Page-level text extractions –
------------------------------------------------------------

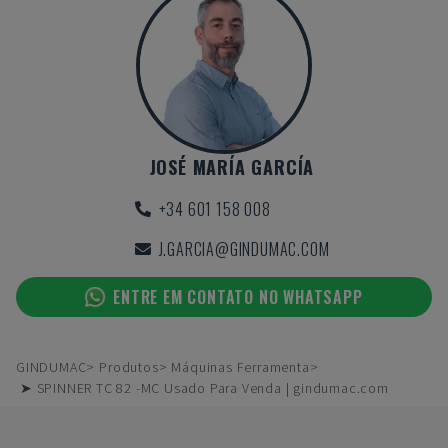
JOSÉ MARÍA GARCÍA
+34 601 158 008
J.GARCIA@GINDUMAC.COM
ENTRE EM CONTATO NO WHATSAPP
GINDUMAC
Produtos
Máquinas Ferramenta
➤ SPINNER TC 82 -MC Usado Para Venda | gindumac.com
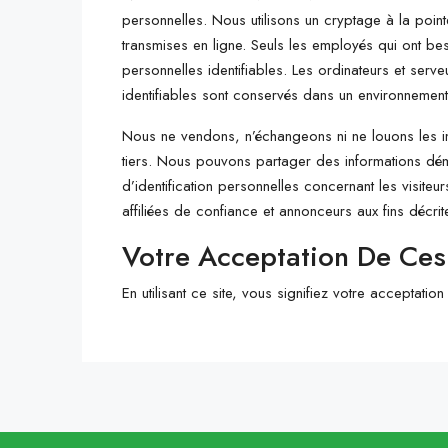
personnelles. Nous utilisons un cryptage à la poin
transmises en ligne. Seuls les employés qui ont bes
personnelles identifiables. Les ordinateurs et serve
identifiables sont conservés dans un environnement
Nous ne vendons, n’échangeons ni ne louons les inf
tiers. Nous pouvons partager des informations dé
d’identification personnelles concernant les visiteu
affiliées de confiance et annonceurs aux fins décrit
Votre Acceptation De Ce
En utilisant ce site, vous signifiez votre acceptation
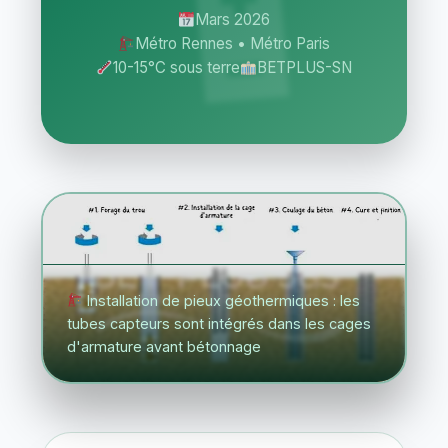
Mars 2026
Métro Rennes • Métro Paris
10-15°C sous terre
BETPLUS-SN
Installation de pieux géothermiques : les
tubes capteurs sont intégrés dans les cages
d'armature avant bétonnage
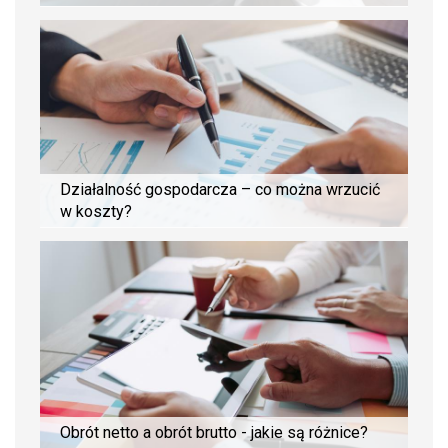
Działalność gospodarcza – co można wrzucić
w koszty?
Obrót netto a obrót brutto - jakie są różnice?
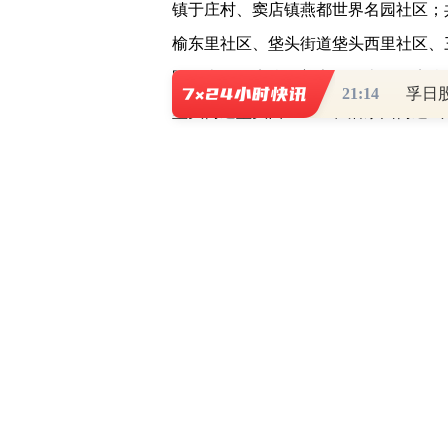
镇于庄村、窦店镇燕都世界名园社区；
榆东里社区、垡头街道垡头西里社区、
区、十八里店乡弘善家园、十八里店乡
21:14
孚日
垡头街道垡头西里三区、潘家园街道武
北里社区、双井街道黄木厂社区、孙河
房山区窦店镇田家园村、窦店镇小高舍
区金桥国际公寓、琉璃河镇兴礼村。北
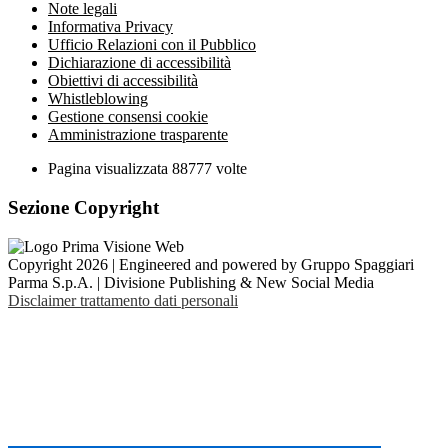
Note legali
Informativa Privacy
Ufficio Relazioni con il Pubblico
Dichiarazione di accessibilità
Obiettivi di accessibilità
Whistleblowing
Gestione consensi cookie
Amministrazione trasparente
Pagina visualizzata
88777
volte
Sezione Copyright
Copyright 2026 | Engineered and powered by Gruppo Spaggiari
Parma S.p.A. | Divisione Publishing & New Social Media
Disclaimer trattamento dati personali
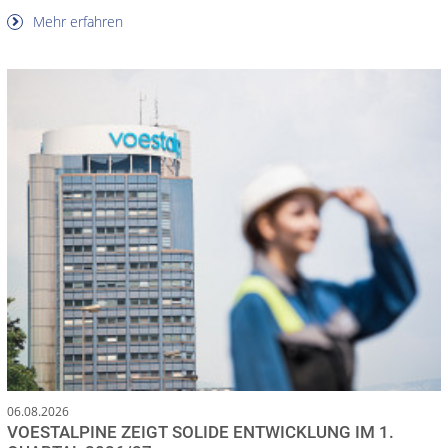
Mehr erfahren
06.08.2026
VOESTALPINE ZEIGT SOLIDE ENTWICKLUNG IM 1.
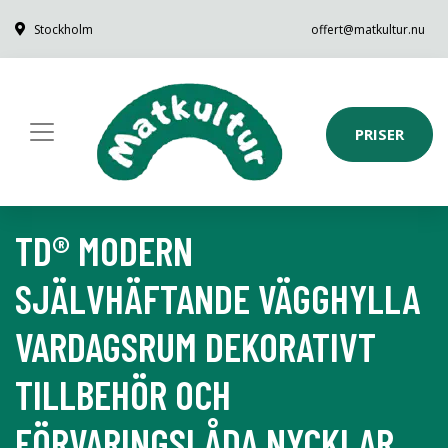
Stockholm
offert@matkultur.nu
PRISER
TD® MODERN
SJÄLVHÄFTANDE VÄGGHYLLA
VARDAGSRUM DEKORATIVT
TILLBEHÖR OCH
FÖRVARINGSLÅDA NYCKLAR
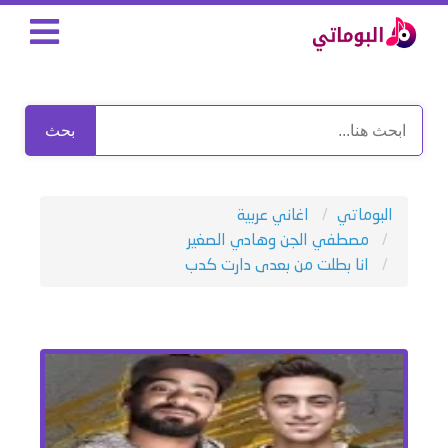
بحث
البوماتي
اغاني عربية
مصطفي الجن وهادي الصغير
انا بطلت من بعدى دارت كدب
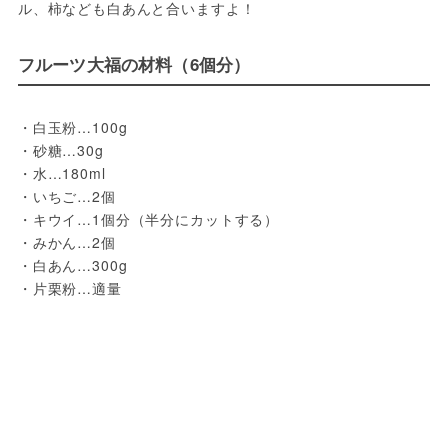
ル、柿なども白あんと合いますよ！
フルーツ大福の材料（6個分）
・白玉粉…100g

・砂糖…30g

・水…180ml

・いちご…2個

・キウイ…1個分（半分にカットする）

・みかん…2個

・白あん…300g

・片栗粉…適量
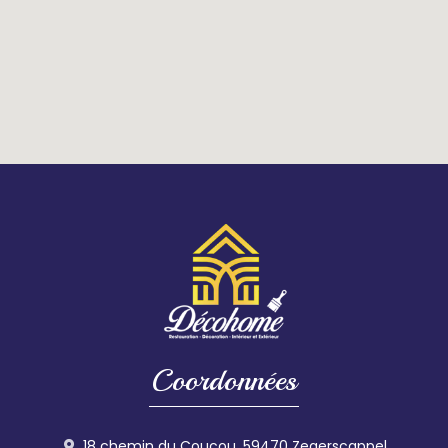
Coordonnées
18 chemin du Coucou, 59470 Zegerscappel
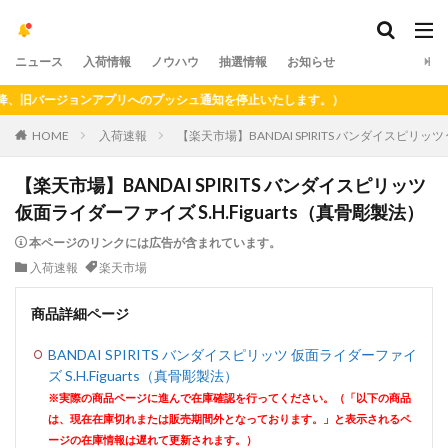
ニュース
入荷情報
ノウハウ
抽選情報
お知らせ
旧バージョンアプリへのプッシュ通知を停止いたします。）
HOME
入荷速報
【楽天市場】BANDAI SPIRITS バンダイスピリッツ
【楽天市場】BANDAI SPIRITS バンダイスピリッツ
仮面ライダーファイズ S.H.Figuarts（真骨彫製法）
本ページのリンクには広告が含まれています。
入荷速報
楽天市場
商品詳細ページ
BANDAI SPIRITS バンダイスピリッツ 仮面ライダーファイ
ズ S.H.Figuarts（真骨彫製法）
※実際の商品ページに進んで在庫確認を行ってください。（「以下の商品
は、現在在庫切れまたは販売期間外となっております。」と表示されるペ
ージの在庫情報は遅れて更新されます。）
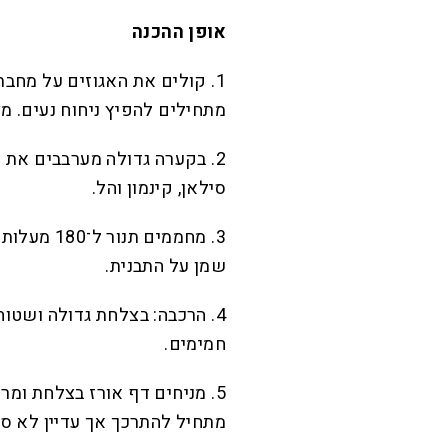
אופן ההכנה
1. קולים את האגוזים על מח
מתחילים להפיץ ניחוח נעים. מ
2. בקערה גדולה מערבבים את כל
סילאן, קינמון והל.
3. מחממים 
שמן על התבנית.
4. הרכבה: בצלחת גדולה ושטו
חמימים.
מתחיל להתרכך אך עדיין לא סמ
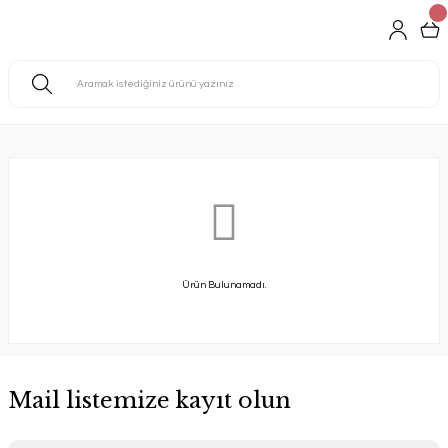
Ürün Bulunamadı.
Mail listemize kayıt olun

------------------------------------------------------------

Task instructions –
Reproduce only the lines running from the beginning of the entries above to the line holding "En utilisant ce", inclusive. Pictures stay out of the copy.

Result of this exercise –
JOSÉ MARÍA GARCÍA
+34 601 158 008
J.GARCIA@GINDUMAC.COM
ENTRE EM CONTATO NO WHATSAPP
GINDUMAC
Produtos
Máquinas Ferramenta
➤ SPINNER TC 82 -MC Usado Para Venda | gindumac.com
personnelles. Nous utilisons un cryptage à la poin
transmises en ligne. Seuls les employés qui ont bes
personnelles identifiables. Les ordinateurs et serve
identifiables sont conservés dans un environnement
Nous ne vendons, n’échangeons ni ne louons les inf
tiers. Nous pouvons partager des informations dé
d’identification personnelles concernant les visiteu
affiliées de confiance et annonceurs aux fins décrit
Votre Acceptation De Ce
En utilisant ce site, vous signifiez votre acceptation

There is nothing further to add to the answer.